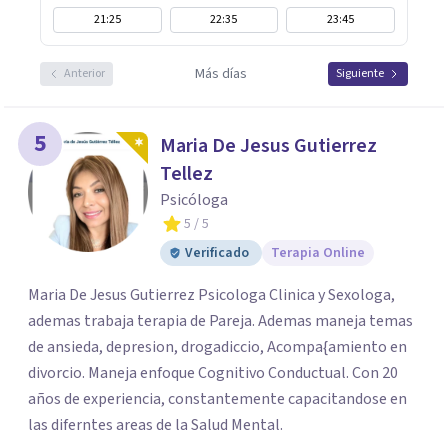
21:25
22:35
23:45
Más días
Anterior
Siguiente
5
Maria De Jesus Gutierrez
Tellez
Psicóloga
5
/ 5
Verificado
Terapia Online
Maria De Jesus Gutierrez Psicologa Clinica y Sexologa,
ademas trabaja terapia de Pareja. Ademas maneja temas
de ansieda, depresion, drogadiccio, Acompa{amiento en
divorcio. Maneja enfoque Cognitivo Conductual. Con 20
años de experiencia, constantemente capacitandose en
las diferntes areas de la Salud Mental.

Brief
Retype the listing above exactly, pictures excluded.

Response area
21:25
22:35
23:45
Más días
Anterior
Siguiente
5
Maria De Jesus Gutierrez
Tellez
Psicóloga
5
/ 5
Verificado
Terapia Online
Maria De Jesus Gutierrez Psicologa Clinica y Sexologa,
ademas trabaja terapia de Pareja. Ademas maneja temas
de ansieda, depresion, drogadiccio, Acompa{amiento en
divorcio. Maneja enfoque Cognitivo Conductual. Con 20
años de experiencia, constantemente capacitandose en
las diferntes areas de la Salud Mental.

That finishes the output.